J'exhale un profond soupir, rassurée qu'elle n'insiste pas. Je ne souhaite pas lui mentir, et en aucun cas je ne veux mettre notre amitié naissante en péril en crachant toute cette colère que j'éprouve contre son frère.

Contre moi-même.

— Bizarrement tu vois, je gère plutôt bien. Je crois que j'ai besoin de retrouver une vie active.

— Ça, c'est une bonne nouvelle !

— J'angoisse encore un peu, bien sûr, précisé-je en haussant les épaules, mais je suis confiante.

C'est la vérité. J'ai envie de croire que je suis assez forte pour surmonter tout ça et reprendre le cours de mon existence que j'ai lâchement abandonné après la mort de papa.

— Tu verras, Jo est un amour. Il t'aidera à gérer ton stress et je sais que vous ferez une équipe du tonnerre !

— Je l'espère.

— J'en suis certaine. Tu prends une autre part de gâteau ?

Remontée à bloc après une longue conversation avec Oriane, je reprends le chemin de l'appartement. À peine sortie du sien, je scrute d'un œil peiné la porte de celui qui m'a jetée deux jours plus tôt. Je tente d'ignorer le pincement dans mon cœur et file tout droit vers les escaliers. Voilà qui m'aidera à éloigner ses souvenirs douloureux de mon esprit abîmé.

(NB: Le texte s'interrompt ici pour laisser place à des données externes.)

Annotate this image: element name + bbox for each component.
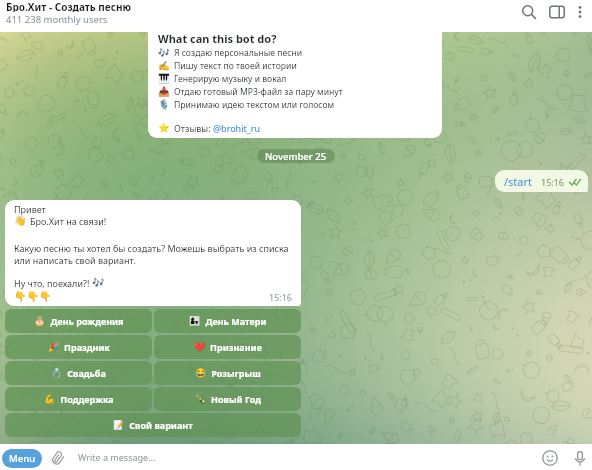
button[interactable]: More options — [568, 0, 592, 24]
button[interactable]: Voice message — [569, 447, 590, 468]
staticText: Поддержка — [60, 393, 114, 405]
staticText: Write a message... — [78, 451, 156, 463]
staticText: What can this bot do? — [158, 31, 277, 46]
button[interactable]: What can this bot do? — [148, 26, 442, 138]
button[interactable]: Emoji — [539, 447, 560, 468]
staticText: 💪 — [44, 394, 56, 405]
staticText: 🍾 — [195, 394, 207, 405]
button[interactable]: 💍 — [5, 361, 152, 385]
staticText: Новый Год — [211, 393, 261, 405]
button[interactable]: 😂 — [154, 361, 301, 385]
staticText: Признание — [210, 341, 262, 353]
staticText: Menu — [9, 452, 36, 465]
staticText: 😂 — [195, 368, 207, 379]
staticText: 📝 — [113, 420, 125, 431]
staticText: День Матери — [205, 315, 267, 327]
staticText: Бро.Хит на связи! — [30, 215, 107, 227]
staticText: Отдаю готовый MP3-файл за пару минут — [174, 86, 343, 98]
button[interactable]: Attach file — [48, 448, 68, 468]
staticText: Праздник — [64, 341, 110, 353]
staticText: 👩‍👧 — [189, 316, 201, 327]
staticText: Пишу текст по твоей истории — [174, 60, 297, 72]
staticText: 15:16 — [269, 291, 293, 303]
staticText: 🎶 — [92, 277, 105, 289]
staticText: 👋 — [14, 215, 27, 227]
staticText: November 25 — [265, 150, 327, 163]
staticText: ✍️ — [158, 60, 170, 71]
staticText: Ну что, поехали?! — [14, 277, 92, 289]
button[interactable]: Side panel — [545, 0, 569, 24]
button[interactable]: Menu — [2, 449, 42, 468]
button[interactable]: 🎉 — [5, 335, 152, 359]
button[interactable]: Search — [517, 0, 541, 24]
staticText: Принимаю идею текстом или голосом — [174, 99, 335, 111]
staticText: 🎙️ — [158, 99, 170, 110]
button[interactable]: 🍾 — [154, 387, 301, 411]
staticText: Отзывы: — [174, 122, 213, 134]
staticText: Бро.Хит - Создать песню — [6, 0, 131, 12]
staticText: 411 238 monthly users — [6, 13, 108, 25]
button[interactable]: 💪 — [5, 387, 152, 411]
staticText: 🎂 — [34, 316, 46, 327]
button[interactable]: Привет — [5, 200, 301, 306]
staticText: Я создаю персональные песни — [174, 47, 303, 59]
staticText: 15:16 — [541, 176, 565, 188]
button[interactable]: 👩‍👧 — [154, 309, 301, 333]
staticText: /start — [504, 174, 533, 189]
button[interactable]: 📝 — [5, 413, 301, 437]
staticText: Розыгрыш — [211, 367, 261, 379]
staticText: Привет — [14, 203, 46, 215]
button[interactable]: ❤️ — [154, 335, 301, 359]
staticText: ❤️ — [194, 342, 206, 353]
staticText: или написать свой вариант. — [14, 254, 136, 266]
staticText: Какую песню ты хотел бы создать? Можешь … — [14, 242, 289, 254]
staticText: 💍 — [51, 368, 63, 379]
button[interactable]: November 25 — [257, 149, 335, 163]
staticText: 👇👇👇 — [14, 291, 52, 303]
button[interactable]: 🎂 — [5, 309, 152, 333]
button[interactable]: /start — [495, 170, 588, 192]
staticText: 📥 — [158, 86, 170, 97]
staticText: День рождения — [50, 315, 124, 327]
staticText: ⭐ — [158, 122, 170, 133]
staticText: Свадьба — [67, 367, 106, 379]
staticText: 🎉 — [48, 342, 60, 353]
staticText: Свой вариант — [129, 419, 193, 431]
staticText: 🎹 — [158, 73, 170, 84]
staticText: Генерирую музыку и вокал — [174, 73, 287, 85]
staticText: 🎶 — [158, 47, 170, 58]
staticText: @brohit_ru — [213, 122, 261, 134]
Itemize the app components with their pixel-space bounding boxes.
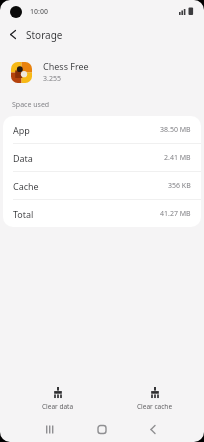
button[interactable]: Total [3,200,201,227]
button[interactable]: App [3,116,201,144]
staticText: Clear cache [137,402,173,409]
staticText: Data [13,152,33,164]
button[interactable] [141,418,165,442]
staticText: Space used [12,100,50,110]
staticText: App [13,124,30,136]
staticText: 2.41 MB [164,153,191,163]
staticText: 10:00 [30,7,48,17]
staticText: Chess Free [43,60,89,72]
staticText: Total [13,208,34,220]
staticText: 3.255 [43,74,61,84]
staticText: 41.27 MB [160,209,191,219]
button[interactable]: Clear data [9,387,106,409]
staticText: 38.50 MB [160,125,191,135]
button[interactable] [90,418,114,442]
staticText: Storage [26,28,63,42]
button[interactable]: Cache [3,172,201,200]
button[interactable]: Data [3,144,201,172]
staticText: 356 KB [168,181,191,191]
button[interactable]: Clear cache [106,387,204,409]
button[interactable] [38,418,62,442]
staticText: Clear data [42,402,74,409]
staticText: Cache [13,180,39,192]
button[interactable] [0,24,26,45]
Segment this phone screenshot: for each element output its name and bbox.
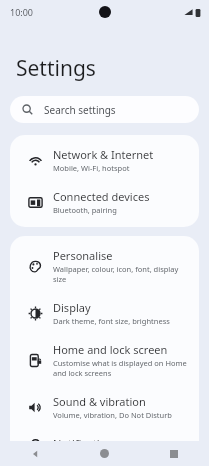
button[interactable]: Recent apps [139, 441, 209, 466]
staticText: Settings [16, 54, 96, 83]
staticText: Volume, vibration, Do Not Disturb [53, 410, 172, 420]
staticText: Customise what is displayed on Home and … [53, 358, 187, 378]
staticText: Home and lock screen [53, 342, 168, 357]
staticText: Connected devices [53, 189, 150, 204]
button[interactable]: Personalise [10, 240, 199, 292]
button[interactable]: Home [69, 441, 139, 466]
staticText: Search settings [44, 103, 116, 117]
staticText: 10:00 [10, 6, 34, 18]
staticText: Personalise [53, 248, 113, 263]
button[interactable]: Home and lock screen [10, 334, 199, 386]
staticText: Notification history, conversations [53, 452, 174, 454]
button[interactable]: Network & Internet [10, 139, 199, 181]
staticText: Network & Internet [53, 147, 154, 162]
button[interactable]: Connected devices [10, 181, 199, 223]
staticText: Bluetooth, pairing [53, 205, 117, 215]
staticText: Wallpaper, colour, icon, font, display s… [53, 264, 187, 284]
button[interactable]: Sound & vibration [10, 386, 199, 428]
button[interactable]: Search settings [10, 96, 199, 123]
staticText: Display [53, 300, 91, 315]
staticText: Sound & vibration [53, 394, 146, 409]
staticText: Mobile, Wi-Fi, hotspot [53, 163, 130, 173]
staticText: Dark theme, font size, brightness [53, 316, 170, 326]
button[interactable]: Notifications [10, 428, 199, 462]
button[interactable]: Display [10, 292, 199, 334]
staticText: Notifications [53, 436, 119, 451]
button[interactable]: Back [0, 441, 69, 466]
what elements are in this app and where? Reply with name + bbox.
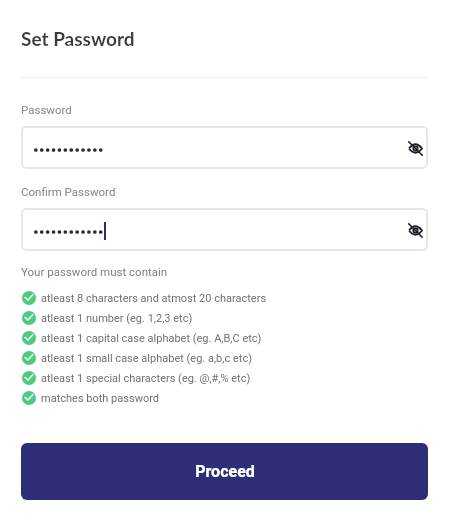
- button[interactable]: Proceed: [21, 443, 428, 500]
- staticText: Confirm Password: [21, 185, 116, 198]
- button[interactable]: Hide password: [21, 208, 428, 251]
- staticText: atleast 1 small case alphabet (eg. a,b,c…: [41, 352, 252, 365]
- button[interactable]: Hide password: [21, 126, 428, 169]
- staticText: atleast 1 number (eg. 1,2,3 etc): [41, 312, 193, 325]
- staticText: Your password must contain: [21, 265, 168, 278]
- staticText: Set Password: [21, 27, 135, 50]
- staticText: matches both password: [41, 392, 160, 405]
- button[interactable]: Hide password: [402, 217, 428, 243]
- button[interactable]: Hide password: [402, 135, 428, 161]
- staticText: atleast 1 capital case alphabet (eg. A,B…: [41, 332, 262, 345]
- staticText: Password: [21, 103, 72, 116]
- staticText: atleast 8 characters and atmost 20 chara…: [41, 292, 267, 305]
- staticText: Proceed: [195, 462, 255, 481]
- staticText: atleast 1 special characters (eg. @,#,% …: [41, 372, 251, 385]
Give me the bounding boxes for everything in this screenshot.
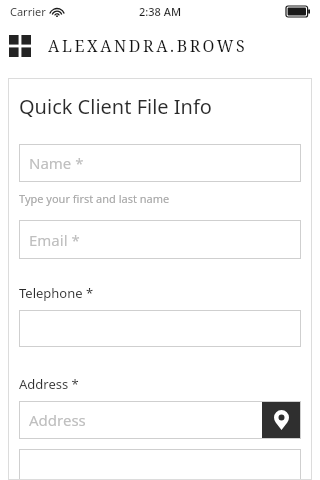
staticText: Telephone * [19,284,94,302]
staticText: Name * [29,153,84,173]
button[interactable]: Address [19,401,262,439]
staticText: Email * [29,230,80,250]
staticText: Type your first and last name [19,191,170,206]
staticText: Carrier [10,4,46,19]
button[interactable] [19,449,301,480]
staticText: Quick Client File Info [19,93,212,120]
button[interactable] [19,310,301,347]
button[interactable]: Menu [9,35,31,57]
button[interactable]: Use current location [262,401,301,439]
staticText: Address [29,410,86,430]
button[interactable]: Name * [19,144,301,182]
button[interactable]: Email * [19,220,301,259]
staticText: Address * [19,375,79,393]
staticText: 2:38 AM [139,4,182,19]
staticText: ALEXANDRA.BROWS [48,35,248,57]
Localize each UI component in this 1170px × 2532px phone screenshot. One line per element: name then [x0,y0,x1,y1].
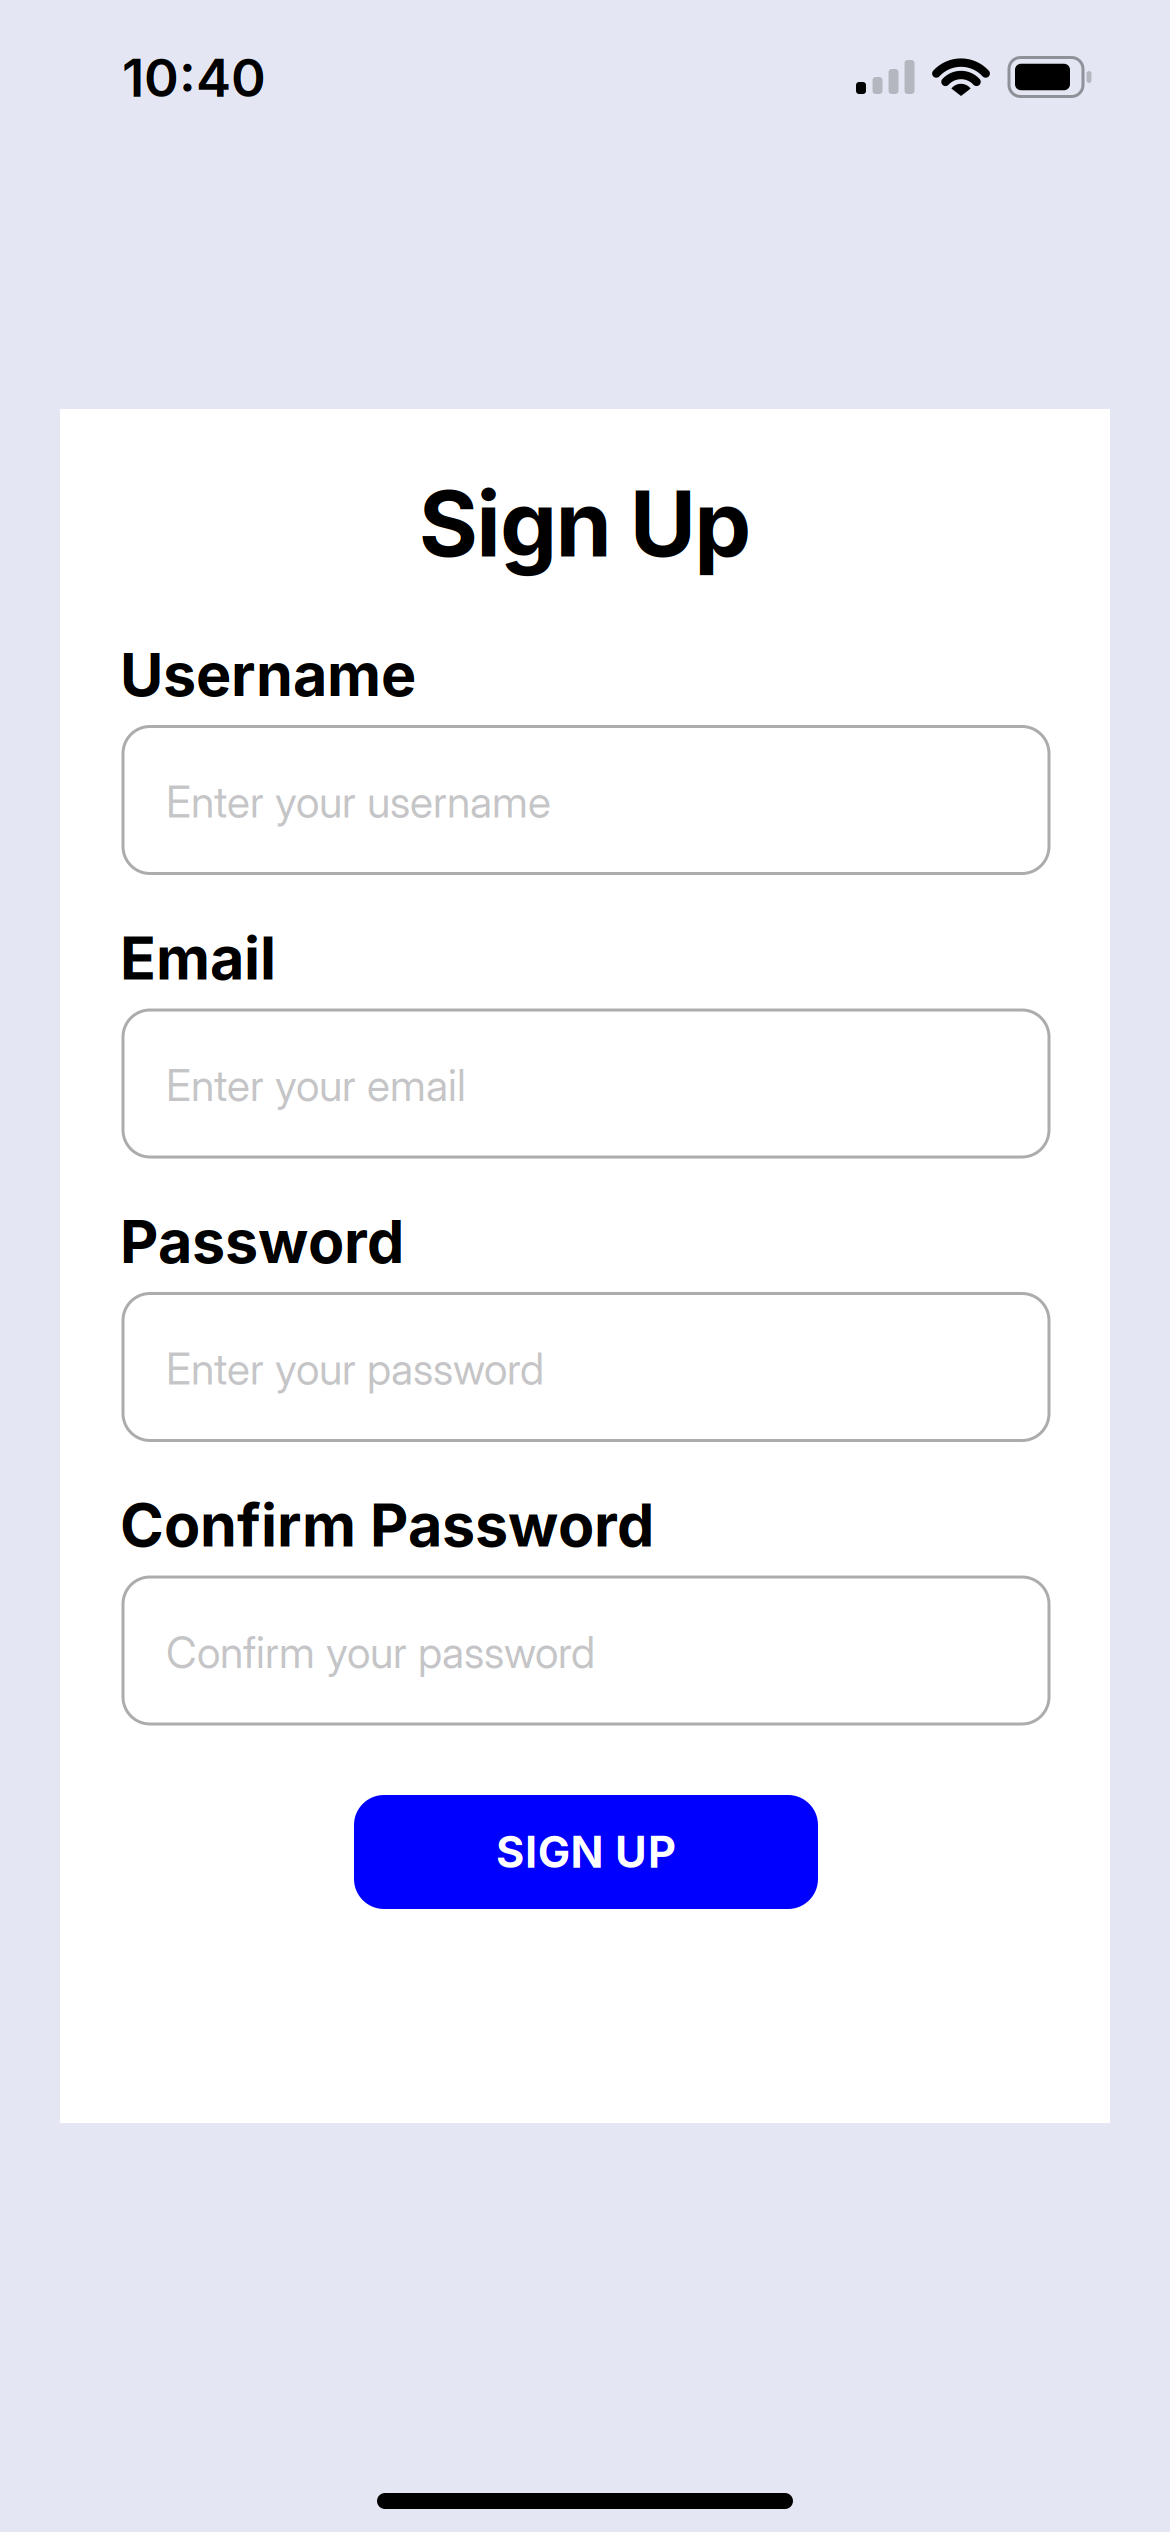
staticText: Sign Up [419,469,751,578]
staticText: 10:40 [122,46,266,110]
staticText: Username [120,639,416,710]
staticText: Email [120,922,276,994]
staticText: SIGN UP [496,1826,676,1878]
button[interactable]: SIGN UP [354,1795,818,1909]
staticText: Enter your username [166,776,551,828]
staticText: Confirm your password [166,1627,595,1678]
staticText: Enter your email [166,1060,466,1111]
staticText: Enter your password [166,1343,544,1395]
staticText: Confirm Password [120,1489,654,1561]
staticText: Password [120,1206,404,1277]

Prête à rejoindre ma voiture, une voix que je peine à reconnaître scande mon prénom, puis le corps d'un jeune homme se dévoile, tout droit sorti de nulle part.

— Léah ! Léah, c'est bien ça ? s'assure-t-il de ne pas se tromper, hésitant.

— Andrea ? Tout va bien ?

Nerveux, il frotte sa main dans ses cheveux sombres et lance un regard circulaire autour de nous. Les sens en alerte, je fronce les sourcils et l'étudie intensément, espérant pouvoir lire en lui.

— Moi ça va. Mais Basile a des ennuis, et nous ne serions pas trop de deux pour l'aider. Tu veux bien ?

Il semble sincèrement paniqué, mais une partie de moi se méfie des dires de ce mec, puisque j'ai déjà eu un aperçu de son comportement douteux. Est-ce un piège ? Pourquoi viendrait-il me chercher moi, si réellement Basile était dans le pétrin ?

Mais dans le brouhaha de mes pensées, certaines questions résonnent plus fort que les autres. Même si j'en veux à mort à Basile et qu'il ne mérite pas que je m'intéresse à lui, suis-je vraiment capable de l'abandonner ? Pourrais-je seulement me pardonner s'il lui arrivait malheur ?

La vérité inavouable, c'est qu'il m'a fait mal parce qu'il compte. Sans doute un peu trop, d'ailleurs.

— Très bien, accepté-je, déterminée à savoir de quoi il retourne. Je te suis.